Dodgy invites that cannot be rejected from server notice rooms

[samueldr]

Description

Steps to reproduce

Get an invite from System Alerts... This I don't know how this happens. My account is relatively old (I don't know its age exactly), but generally not in use.

I popped in since I received a private message, and saw that additional invite.

I believe the Bug report is two-fold:

(1) Dodgy invite UX

This looks extremely dodgy, considering I could register definitely legit notices from the server@matrix.org as an account and send invites.

I have no way to ascertain that this is a legit service from the server.

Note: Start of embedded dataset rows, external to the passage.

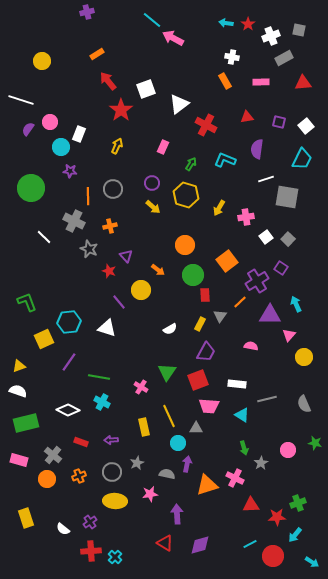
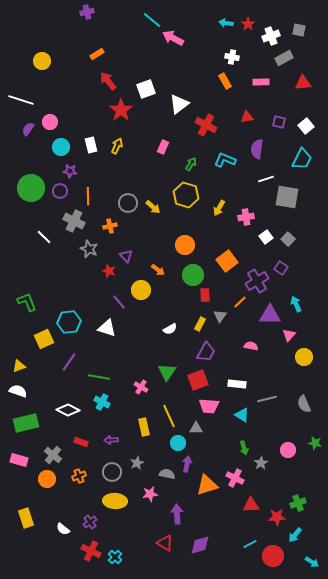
white rectangle at (79, 134): moved 12 px right, 11 px down; rotated 35 degrees counterclockwise
purple circle at (152, 183): moved 92 px left, 8 px down
gray circle at (113, 189): moved 15 px right, 14 px down
red cross at (91, 551): rotated 30 degrees clockwise
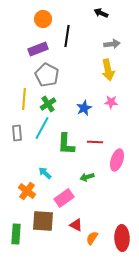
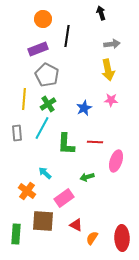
black arrow: rotated 48 degrees clockwise
pink star: moved 2 px up
pink ellipse: moved 1 px left, 1 px down
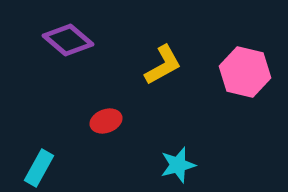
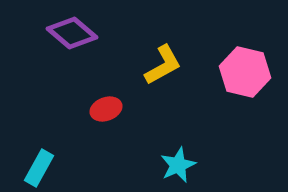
purple diamond: moved 4 px right, 7 px up
red ellipse: moved 12 px up
cyan star: rotated 9 degrees counterclockwise
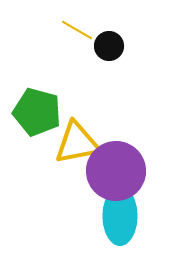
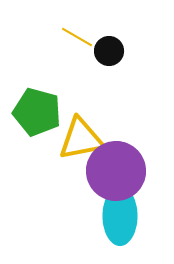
yellow line: moved 7 px down
black circle: moved 5 px down
yellow triangle: moved 4 px right, 4 px up
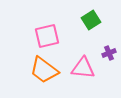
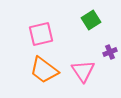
pink square: moved 6 px left, 2 px up
purple cross: moved 1 px right, 1 px up
pink triangle: moved 3 px down; rotated 50 degrees clockwise
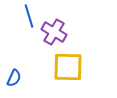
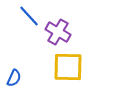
blue line: rotated 25 degrees counterclockwise
purple cross: moved 4 px right
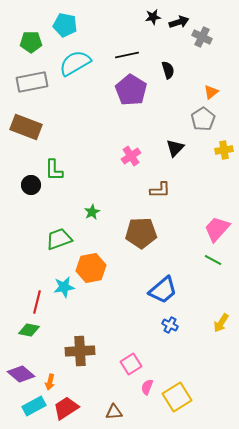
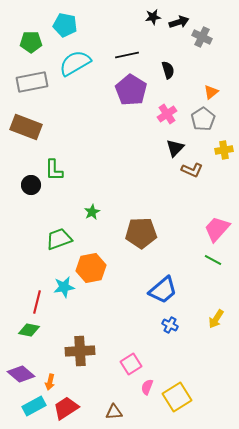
pink cross: moved 36 px right, 42 px up
brown L-shape: moved 32 px right, 20 px up; rotated 25 degrees clockwise
yellow arrow: moved 5 px left, 4 px up
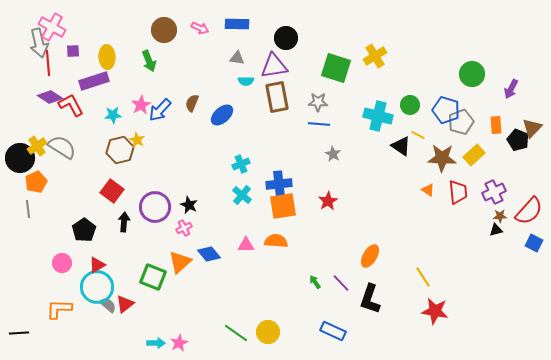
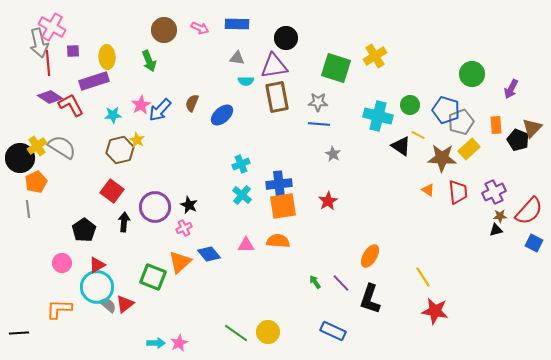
yellow rectangle at (474, 155): moved 5 px left, 6 px up
orange semicircle at (276, 241): moved 2 px right
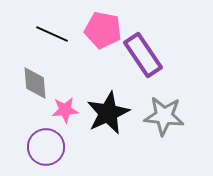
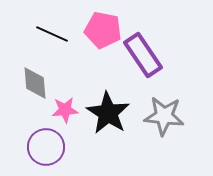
black star: rotated 15 degrees counterclockwise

I only have three bits of info; an avatar, a display name and a matrix uh... ID? (@server:matrix.org). There is no way to dig in more, see what it is, or information from the app telling me this is a legit thing, and not someone posing as a service from the server.

(2) Useless invite / choice

I am given two choices. [Accept] or [Reject]. I initially did not want to Accept an unverifiable interlocutor. I clicked reject.

Okay then. I guess the invite is broken or something. Let's add this to the pile of usability concerns. Unless I am a developer and look at the console log.

M_CANNOT_LEAVE_SERVER_NOTICE_ROOM

Oh, words intended for developers. That could have been explained in the message box rather than a generic useless message.

Failed to reject invite

You cannot leave a server notice room.

But wait, there's more!

Why is this a binary YES/NO choice which there is only one valid answer? Why give me anxiety about potentially opening the door to phishing attempts if whatever I choose my fate is sealed?

This might be a protocol or matrix thing rather than Riot, but why not just have the room exist in my rooms if I cannot reject the invite?

If this is such a thing, instead of making it an invite with a choice, word the invite in a way that makes sense in the context

Server Notice Room

The matrix server wants to open a Room with you.
This room will be used to send server notices to you.

Information about this room:

$NAME
$AVATAR
$ID

[I understand, join this room].

Or anything else, as long as it explains what is happening and that there is some kind of magic sauce in that invite, that it's not a scam or phishing attempt.

Version information

• Platform: web

For the web app:

• Browser: Firefox, 69
• OS: Linux
• URL: riot.im/app/

---

Failed to reject invite: M_CANNOT_LEAVE_SERVER_NOTICE_ROOM: You cannot reject this invite rageshake.js:108:31
    r rageshake.js:108
    onRejectButtonClicked RoomView.js:1521
    c bluebird.js:5290
    _settlePromiseFromHandler bluebird.js:3302
    _settlePromise bluebird.js:3359
    _rejectPromises bluebird.js:3469
    _settlePromises bluebird.js:3481
    p bluebird.js:190
    f bluebird.js:183
    _drainQueues bluebird.js:199
    drainQueues bluebird.js:69

[turt2live]

Unfortunately this is a duplicate of https://github.com/vector-im/riot-web/issues/6797 - see that issue for more details.

[joepie91]

I'm not sure it's a full duplicate; especially point 2 (an invite that cannot be rejected) seems unaddressed in that issue.

[turt2live]

Invites that can't be rejected certainly doesn't help it look any less like a phishing attempt, so I'd count it as part of the generally bad UX surrounding server notices.

[joepie91]

Does the "invites that cannot be rejected" thing only occur for server notices though, or is it a generally available flag/error that might occur in other circumstances as well? In the latter case, it'd probably be worth to keep around a separate issue for it.

[turt2live]

It's only for server notices, provided the homeserver is following the spec.